Give the entries again, precisely as they were written.
#####
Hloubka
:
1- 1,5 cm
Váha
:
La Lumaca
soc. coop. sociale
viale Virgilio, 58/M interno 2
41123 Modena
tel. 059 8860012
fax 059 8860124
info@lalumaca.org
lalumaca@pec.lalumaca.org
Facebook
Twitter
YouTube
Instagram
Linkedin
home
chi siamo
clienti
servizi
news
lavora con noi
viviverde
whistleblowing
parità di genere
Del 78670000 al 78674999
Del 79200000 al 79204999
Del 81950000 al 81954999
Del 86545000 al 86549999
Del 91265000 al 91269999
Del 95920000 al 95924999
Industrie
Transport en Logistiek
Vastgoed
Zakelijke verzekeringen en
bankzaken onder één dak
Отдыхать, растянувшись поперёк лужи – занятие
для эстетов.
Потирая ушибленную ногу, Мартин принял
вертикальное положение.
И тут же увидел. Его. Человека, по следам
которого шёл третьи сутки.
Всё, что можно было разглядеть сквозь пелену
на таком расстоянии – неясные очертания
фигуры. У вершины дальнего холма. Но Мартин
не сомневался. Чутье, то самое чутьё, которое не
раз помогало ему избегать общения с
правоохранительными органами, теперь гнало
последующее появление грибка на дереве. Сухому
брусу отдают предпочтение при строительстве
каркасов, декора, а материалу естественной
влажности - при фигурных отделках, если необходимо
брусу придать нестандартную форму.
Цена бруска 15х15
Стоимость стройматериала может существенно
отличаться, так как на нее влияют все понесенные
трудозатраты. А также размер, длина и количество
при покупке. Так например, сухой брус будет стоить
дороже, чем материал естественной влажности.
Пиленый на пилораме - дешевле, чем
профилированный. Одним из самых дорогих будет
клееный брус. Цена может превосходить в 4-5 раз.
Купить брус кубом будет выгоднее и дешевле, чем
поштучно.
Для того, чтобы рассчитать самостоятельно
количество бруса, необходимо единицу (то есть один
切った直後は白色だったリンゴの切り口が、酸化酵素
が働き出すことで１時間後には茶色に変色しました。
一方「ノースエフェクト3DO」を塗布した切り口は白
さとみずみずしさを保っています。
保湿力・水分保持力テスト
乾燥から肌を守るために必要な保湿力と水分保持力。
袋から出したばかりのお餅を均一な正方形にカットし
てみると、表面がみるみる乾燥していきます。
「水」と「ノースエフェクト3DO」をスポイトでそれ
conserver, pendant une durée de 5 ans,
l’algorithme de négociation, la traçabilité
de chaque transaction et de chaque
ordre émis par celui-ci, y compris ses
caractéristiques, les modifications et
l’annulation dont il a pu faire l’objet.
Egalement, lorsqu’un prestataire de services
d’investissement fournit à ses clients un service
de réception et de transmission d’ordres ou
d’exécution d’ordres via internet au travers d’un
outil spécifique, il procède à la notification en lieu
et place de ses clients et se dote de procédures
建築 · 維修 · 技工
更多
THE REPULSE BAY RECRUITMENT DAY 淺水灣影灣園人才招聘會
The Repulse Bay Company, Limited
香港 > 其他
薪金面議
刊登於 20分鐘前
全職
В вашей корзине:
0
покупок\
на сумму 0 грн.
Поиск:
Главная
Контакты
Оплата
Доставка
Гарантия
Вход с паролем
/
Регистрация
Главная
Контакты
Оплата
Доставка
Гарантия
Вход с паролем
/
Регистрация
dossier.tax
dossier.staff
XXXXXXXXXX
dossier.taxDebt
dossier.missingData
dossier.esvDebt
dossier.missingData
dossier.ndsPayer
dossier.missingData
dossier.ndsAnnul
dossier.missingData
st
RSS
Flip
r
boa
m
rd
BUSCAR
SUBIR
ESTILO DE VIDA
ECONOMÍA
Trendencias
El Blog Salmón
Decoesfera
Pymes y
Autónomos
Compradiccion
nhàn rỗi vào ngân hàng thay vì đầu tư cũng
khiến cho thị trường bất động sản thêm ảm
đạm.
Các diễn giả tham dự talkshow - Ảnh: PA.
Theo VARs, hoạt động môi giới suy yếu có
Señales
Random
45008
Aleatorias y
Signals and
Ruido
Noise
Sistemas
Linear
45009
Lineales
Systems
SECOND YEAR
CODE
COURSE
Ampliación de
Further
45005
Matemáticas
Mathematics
#####
_Answer to the exercise_
Hloubka
:
1- 1,5 cm
Váha
:
La Lumaca
soc. coop. sociale
viale Virgilio, 58/M interno 2
41123 Modena
tel. 059 8860012
fax 059 8860124
info@lalumaca.org
lalumaca@pec.lalumaca.org
Facebook
Twitter
YouTube
Instagram
Linkedin
home
chi siamo
clienti
servizi
news
lavora con noi
viviverde
whistleblowing
parità di genere
Del 78670000 al 78674999
Del 79200000 al 79204999
Del 81950000 al 81954999
Del 86545000 al 86549999
Del 91265000 al 91269999
Del 95920000 al 95924999
Industrie
Transport en Logistiek
Vastgoed
Zakelijke verzekeringen en
bankzaken onder één dak
Отдыхать, растянувшись поперёк лужи – занятие
для эстетов.
Потирая ушибленную ногу, Мартин принял
вертикальное положение.
И тут же увидел. Его. Человека, по следам
которого шёл третьи сутки.
Всё, что можно было разглядеть сквозь пелену
на таком расстоянии – неясные очертания
фигуры. У вершины дальнего холма. Но Мартин
не сомневался. Чутье, то самое чутьё, которое не
раз помогало ему избегать общения с
правоохранительными органами, теперь гнало
последующее появление грибка на дереве. Сухому
брусу отдают предпочтение при строительстве
каркасов, декора, а материалу естественной
влажности - при фигурных отделках, если необходимо
брусу придать нестандартную форму.
Цена бруска 15х15
Стоимость стройматериала может существенно
отличаться, так как на нее влияют все понесенные
трудозатраты. А также размер, длина и количество
при покупке. Так например, сухой брус будет стоить
дороже, чем материал естественной влажности.
Пиленый на пилораме - дешевле, чем
профилированный. Одним из самых дорогих будет
клееный брус. Цена может превосходить в 4-5 раз.
Купить брус кубом будет выгоднее и дешевле, чем
поштучно.
Для того, чтобы рассчитать самостоятельно
количество бруса, необходимо единицу (то есть один
切った直後は白色だったリンゴの切り口が、酸化酵素
が働き出すことで１時間後には茶色に変色しました。
一方「ノースエフェクト3DO」を塗布した切り口は白
さとみずみずしさを保っています。
保湿力・水分保持力テスト
乾燥から肌を守るために必要な保湿力と水分保持力。
袋から出したばかりのお餅を均一な正方形にカットし
てみると、表面がみるみる乾燥していきます。
「水」と「ノースエフェクト3DO」をスポイトでそれ
conserver, pendant une durée de 5 ans,
l’algorithme de négociation, la traçabilité
de chaque transaction et de chaque
ordre émis par celui-ci, y compris ses
caractéristiques, les modifications et
l’annulation dont il a pu faire l’objet.
Egalement, lorsqu’un prestataire de services
d’investissement fournit à ses clients un service
de réception et de transmission d’ordres ou
d’exécution d’ordres via internet au travers d’un
outil spécifique, il procède à la notification en lieu
et place de ses clients et se dote de procédures
建築 · 維修 · 技工
更多
THE REPULSE BAY RECRUITMENT DAY 淺水灣影灣園人才招聘會
The Repulse Bay Company, Limited
香港 > 其他
薪金面議
刊登於 20分鐘前
全職
В вашей корзине:
0
покупок\
на сумму 0 грн.
Поиск:
Главная
Контакты
Оплата
Доставка
Гарантия
Вход с паролем
/
Регистрация
Главная
Контакты
Оплата
Доставка
Гарантия
Вход с паролем
/
Регистрация
dossier.tax
dossier.staff
XXXXXXXXXX
dossier.taxDebt
dossier.missingData
dossier.esvDebt
dossier.missingData
dossier.ndsPayer
dossier.missingData
dossier.ndsAnnul
dossier.missingData
st
RSS
Flip
r
boa
m
rd
BUSCAR
SUBIR
ESTILO DE VIDA
ECONOMÍA
Trendencias
El Blog Salmón
Decoesfera
Pymes y
Autónomos
Compradiccion
nhàn rỗi vào ngân hàng thay vì đầu tư cũng
khiến cho thị trường bất động sản thêm ảm
đạm.
Các diễn giả tham dự talkshow - Ảnh: PA.
Theo VARs, hoạt động môi giới suy yếu có
Señales
Random
45008
Aleatorias y
Signals and
Ruido
Noise
Sistemas
Linear
45009
Lineales
Systems
SECOND YEAR
CODE
COURSE
Ampliación de
Further
45005
Matemáticas
Mathematics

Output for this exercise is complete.